AI discovery research for a bank's digital assistant
In-depth interviews exploring how bank customers perceive AI, what an ideal banking assistant should look and sound like, and where trust breaks down - conducted before any assistant design decisions were made.
Context
A regional bank wanted to launch an AI-powered digital assistant, but before defining its personality, capabilities, or tone, they needed to understand how customers actually feel about AI in a banking context. I was asked to run the foundational discovery that would shape every downstream decision.
Approach
- 6 in-depth interviews per cohort across three specific cohorts: (a) personal banking users who had contacted customer care for app-related issues, (b) personal banking users who had never contacted care, and (c) account managers for larger businesses - 18 interviews total
- Explored sentiment toward AI in general and specifically for banking service requests
- Probed what an ideal AI assistant would look and speak like, and what tasks it should handle
- Investigated what trust and security mean in the context of banking AI, and how the assistant's personality could address those concerns
Key findings
- Customers now clearly distinguish AI from basic chatbots - but feel uneasy when AI behaves in an overly friendly or casual way
- Inconsistencies across AI platforms (e.g. Gemini vs. ChatGPT giving different answers) have eroded baseline trust
- Users prefer AI for information-seeking over task completion - and expect outputs to need editing. This was especially pronounced for anything involving money, where the sensitivity of the task made AI-driven completion feel less acceptable
- Participants wanted to be spoken to directly, efficiently, intelligently, and courteously - less "fluff"
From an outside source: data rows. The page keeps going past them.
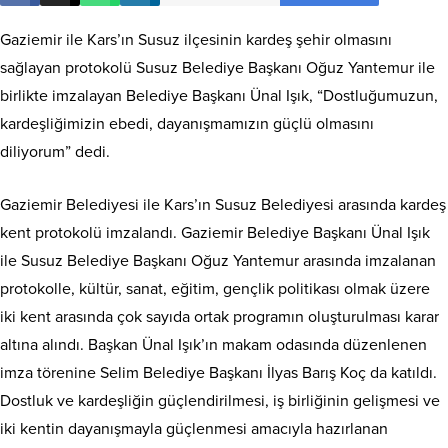
Gaziemir ile Kars’ın Susuz ilçesinin kardeş şehir olmasını
sağlayan protokolü Susuz Belediye Başkanı Oğuz Yantemur ile
birlikte imzalayan Belediye Başkanı Ünal Işık, “Dostluğumuzun,
kardeşliğimizin ebedi, dayanışmamızın güçlü olmasını
diliyorum” dedi.
Gaziemir Belediyesi ile Kars’ın Susuz Belediyesi arasında kardeş
kent protokolü imzalandı. Gaziemir Belediye Başkanı Ünal Işık
ile Susuz Belediye Başkanı Oğuz Yantemur arasında imzalanan
protokolle, kültür, sanat, eğitim, gençlik politikası olmak üzere
iki kent arasında çok sayıda ortak programın oluşturulması karar
altına alındı. Başkan Ünal Işık’ın makam odasında düzenlenen
imza törenine Selim Belediye Başkanı İlyas Barış Koç da katıldı.
Dostluk ve kardeşliğin güçlendirilmesi, iş birliğinin gelişmesi ve
iki kentin dayanışmayla güçlenmesi amacıyla hazırlanan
Customers viewed AI as a tool and expected it to act as such - delivering exactly the information asked for, and all of it.
Outcome
The study shaped the brand identity and personality framework for the bank's digital assistant. I worked closely with UX Content Designers on the tone of voice for the assistant, translating research insights into language guidelines. It contributed to measurable increases in user satisfaction and a reduction in customer care call volume post-launch.
Learnings
This was the first time I saw research translate directly into a tangible product output - working with UX Content Designers to turn findings into tone of voice guidelines for the assistant. It taught me that research doesn't end at the insight; it extends into how those insights are applied, and that collaborating closely with content design is one of the most direct ways research can shape what users actually experience.